Records supplied:
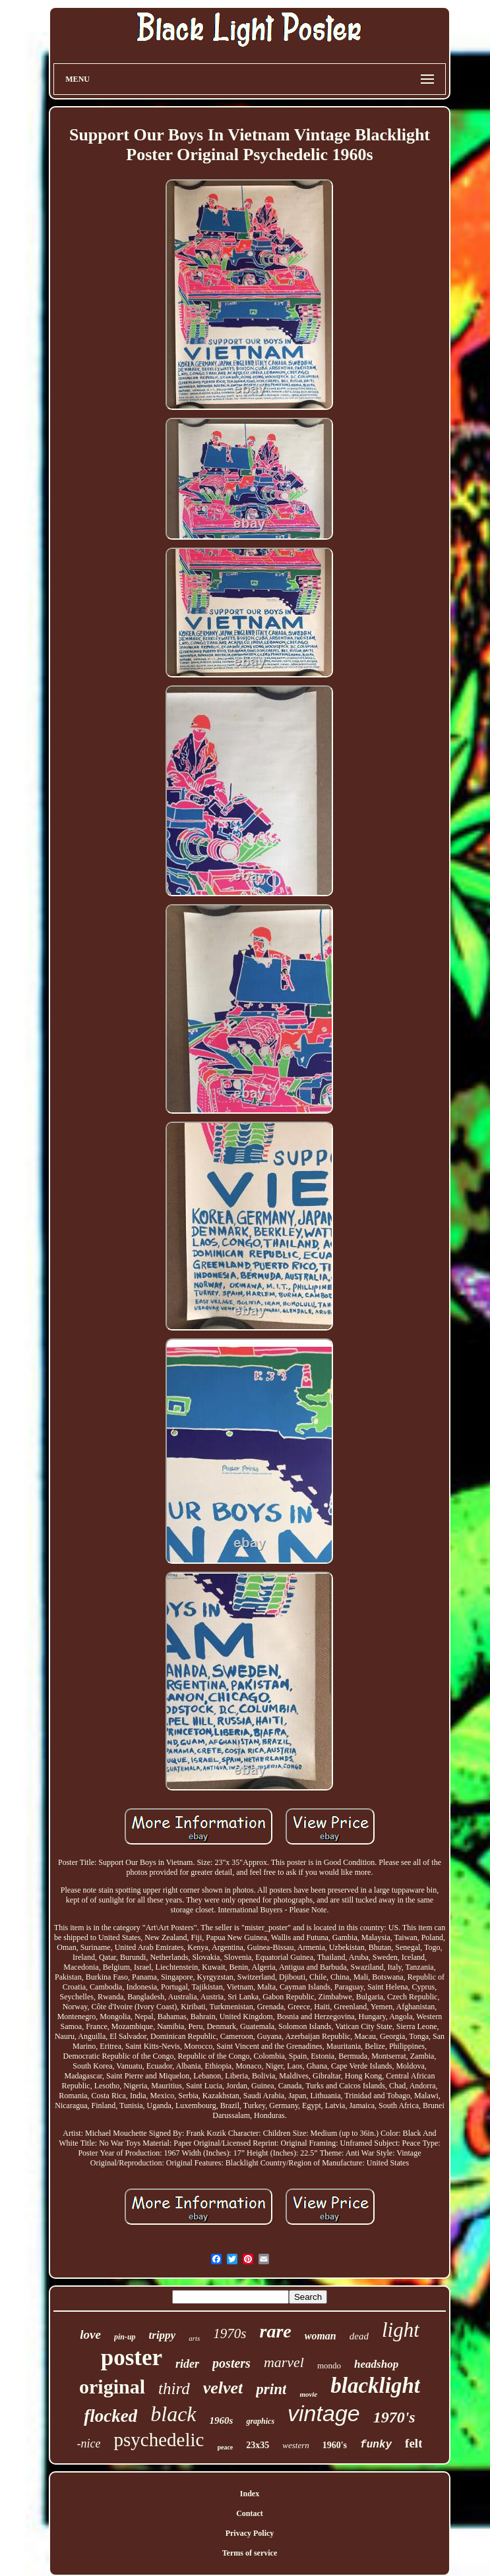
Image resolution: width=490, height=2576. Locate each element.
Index (249, 2493)
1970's (394, 2417)
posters (231, 2363)
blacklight (375, 2385)
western (295, 2445)
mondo (329, 2365)
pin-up (125, 2336)
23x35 (257, 2445)
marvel (284, 2362)
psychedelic (159, 2439)
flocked (110, 2416)
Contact (249, 2513)
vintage (324, 2413)
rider (187, 2363)
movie (308, 2394)
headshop (376, 2364)
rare (275, 2331)
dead (359, 2336)
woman (320, 2335)
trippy (162, 2335)
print (271, 2389)
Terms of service (250, 2553)
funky (376, 2445)
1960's (334, 2445)
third (174, 2388)
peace (225, 2447)
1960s (221, 2420)
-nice (89, 2443)
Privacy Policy (250, 2533)
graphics (260, 2421)
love (90, 2334)
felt (413, 2443)
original (112, 2386)
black (173, 2414)
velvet (223, 2387)
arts (194, 2338)
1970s (229, 2333)
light (400, 2329)
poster (131, 2357)
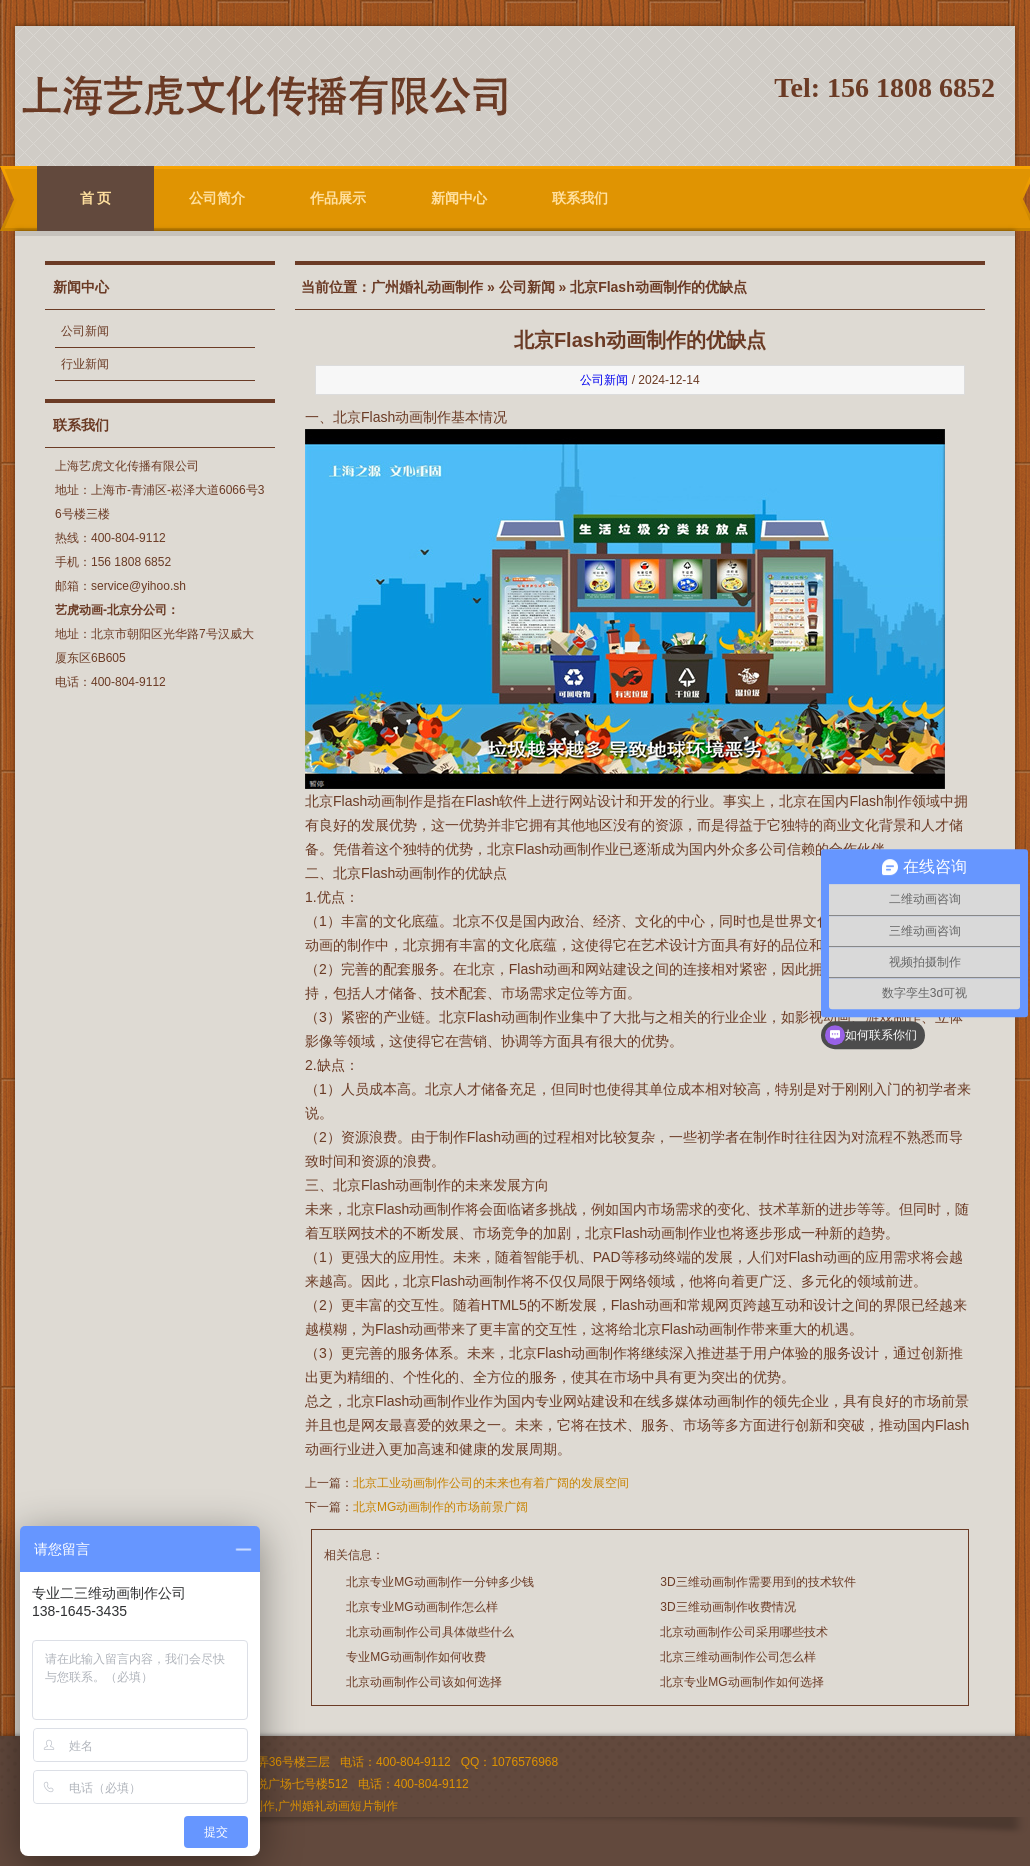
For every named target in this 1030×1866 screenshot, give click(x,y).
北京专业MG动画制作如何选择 (741, 1682)
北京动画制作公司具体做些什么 (430, 1632)
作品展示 (338, 198)
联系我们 (580, 198)
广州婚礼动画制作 (427, 287)
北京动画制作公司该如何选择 (424, 1682)
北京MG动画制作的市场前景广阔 (440, 1507)
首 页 (96, 198)
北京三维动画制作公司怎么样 (738, 1657)
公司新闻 (85, 331)
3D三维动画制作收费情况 (727, 1607)
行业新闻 (85, 364)
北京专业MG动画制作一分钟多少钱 (439, 1582)
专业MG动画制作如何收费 (415, 1657)
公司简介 (217, 198)
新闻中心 (459, 198)
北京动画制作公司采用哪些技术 (744, 1632)
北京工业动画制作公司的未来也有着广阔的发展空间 (491, 1483)
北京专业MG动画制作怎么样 (421, 1607)
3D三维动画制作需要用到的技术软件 (757, 1582)
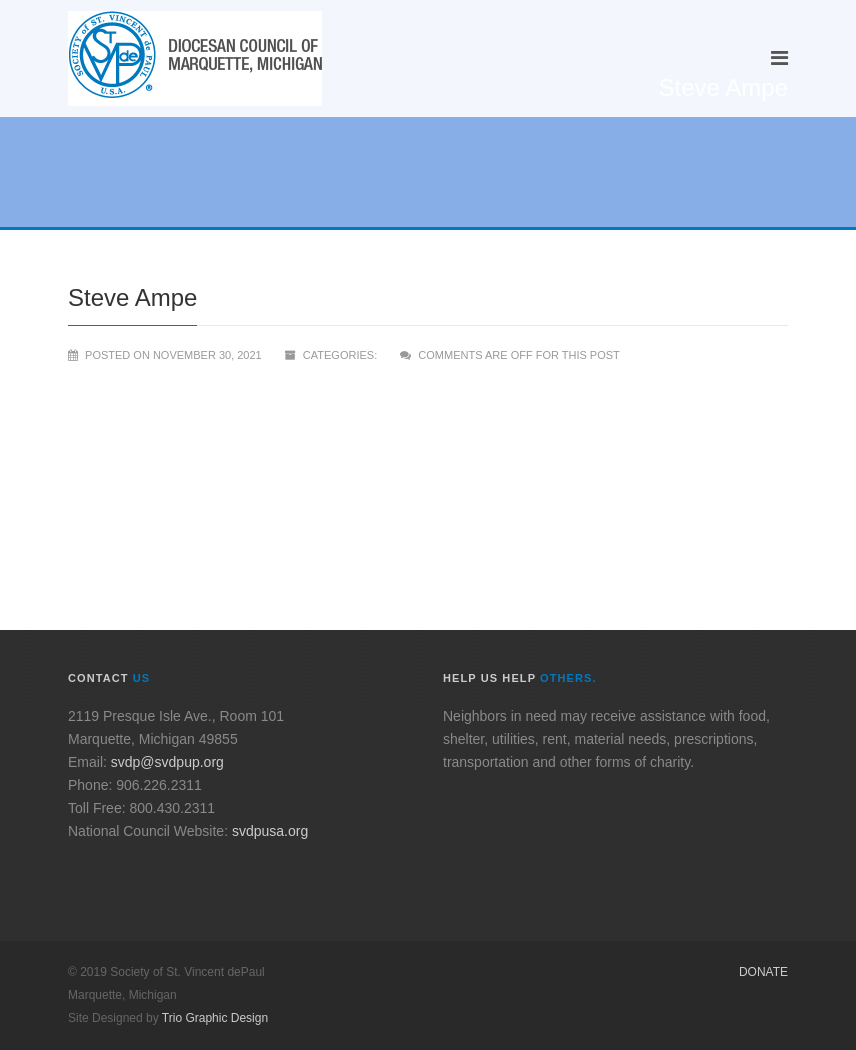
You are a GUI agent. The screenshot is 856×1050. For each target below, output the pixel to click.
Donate (763, 972)
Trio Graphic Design (215, 1018)
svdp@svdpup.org (167, 762)
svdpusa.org (270, 831)
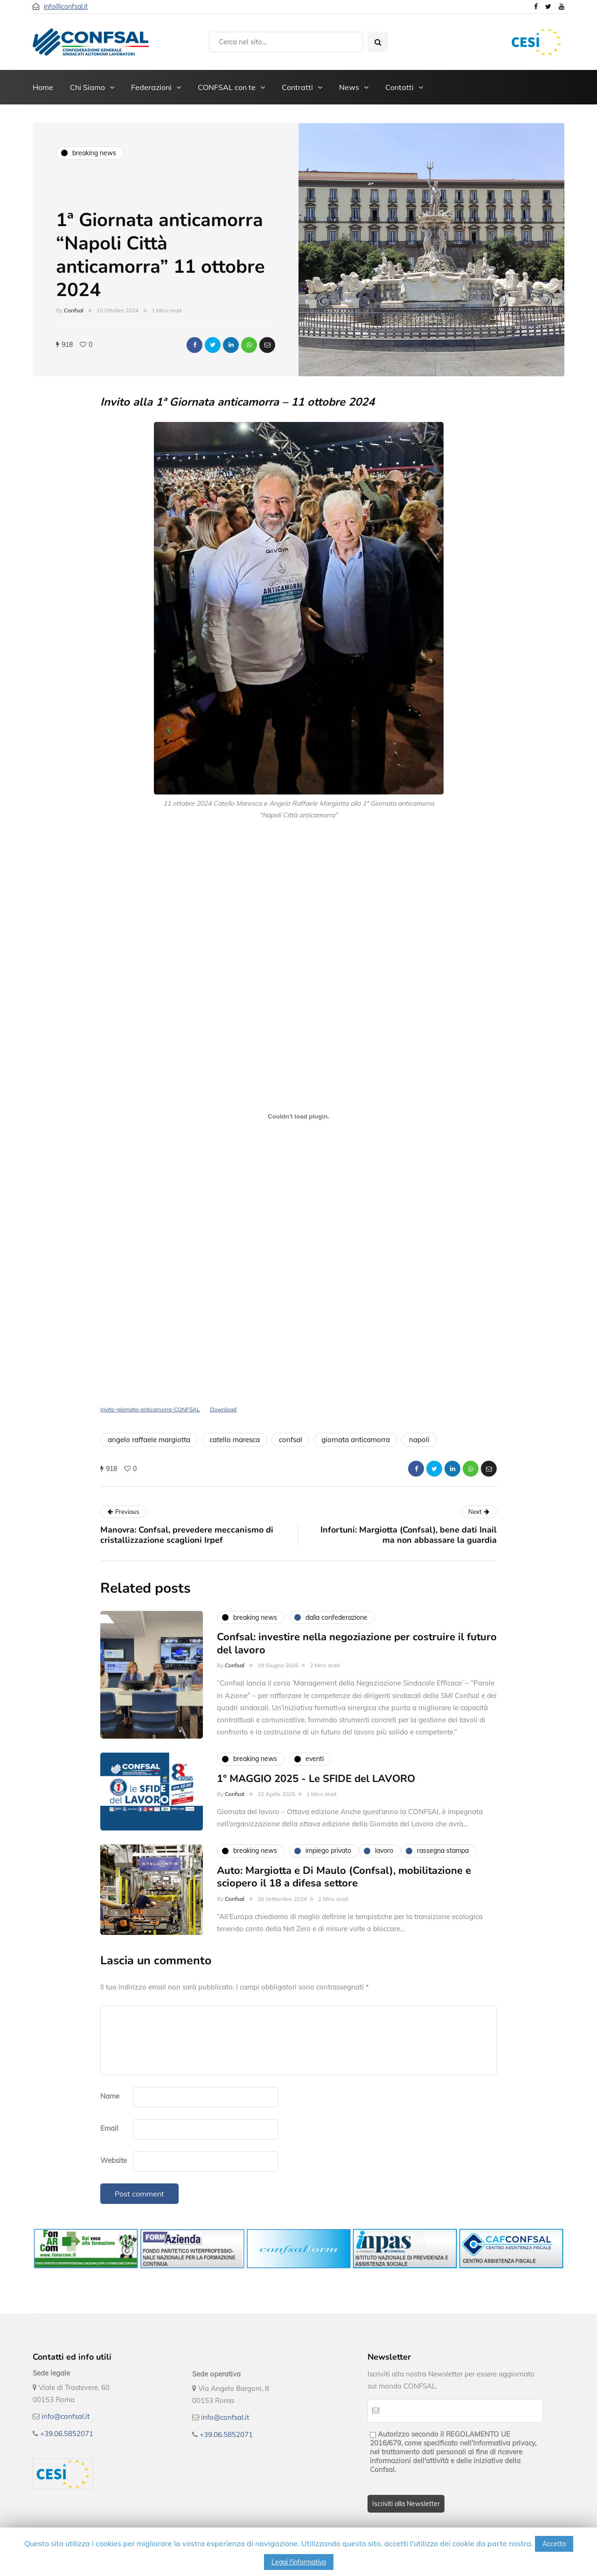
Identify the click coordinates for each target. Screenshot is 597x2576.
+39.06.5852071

Assignment:
Each record must be repeated exactly, and no picture may be carried over.

Response to this exercise:
Image resolution: width=490, height=2576. Locate each element.
Index (249, 2493)
1970's (394, 2417)
posters (231, 2363)
blacklight (375, 2385)
western (295, 2445)
mondo (329, 2365)
pin-up (125, 2336)
23x35 (257, 2445)
marvel (284, 2362)
psychedelic (159, 2439)
flocked (110, 2416)
Contact (249, 2513)
vintage (324, 2413)
rider (187, 2363)
movie (308, 2394)
headshop (376, 2364)
rare (275, 2331)
dead (359, 2336)
woman (320, 2335)
trippy (162, 2335)
print (271, 2389)
Terms of service (250, 2553)
funky (376, 2445)
1960's (334, 2445)
third (174, 2388)
peace (225, 2447)
1960s (221, 2420)
-nice (89, 2443)
Privacy Policy (250, 2533)
graphics (260, 2421)
love (90, 2334)
felt (413, 2443)
original (112, 2386)
black (173, 2414)
velvet (223, 2387)
arts (194, 2338)
1970s (229, 2333)
light (400, 2329)
poster (131, 2357)
For every named target in this 1030×1866 screenshot, give click(x,y).
北京专业MG动画制作如何选择 (741, 1682)
北京动画制作公司具体做些什么 (430, 1632)
作品展示 (338, 198)
联系我们 (580, 198)
广州婚礼动画制作 (427, 287)
北京动画制作公司该如何选择 (424, 1682)
北京MG动画制作的市场前景广阔 (440, 1507)
首 页 (96, 198)
北京三维动画制作公司怎么样 (738, 1657)
公司新闻 (85, 331)
3D三维动画制作收费情况 (727, 1607)
行业新闻 (85, 364)
北京专业MG动画制作一分钟多少钱 (439, 1582)
专业MG动画制作如何收费 (415, 1657)
公司简介 (217, 198)
新闻中心 (459, 198)
北京动画制作公司采用哪些技术 (744, 1632)
北京工业动画制作公司的未来也有着广阔的发展空间 (491, 1483)
北京专业MG动画制作怎么样 (421, 1607)
3D三维动画制作需要用到的技术软件 (757, 1582)
You are a GUI agent. The screenshot is 856×1050. For each target below, output the pixel to click.
Donate (763, 972)
Trio Graphic Design (215, 1018)
svdp@svdpup.org (167, 762)
svdpusa.org (270, 831)
Identify the click coordinates for each target. Screenshot is 597x2576.
+39.06.5852071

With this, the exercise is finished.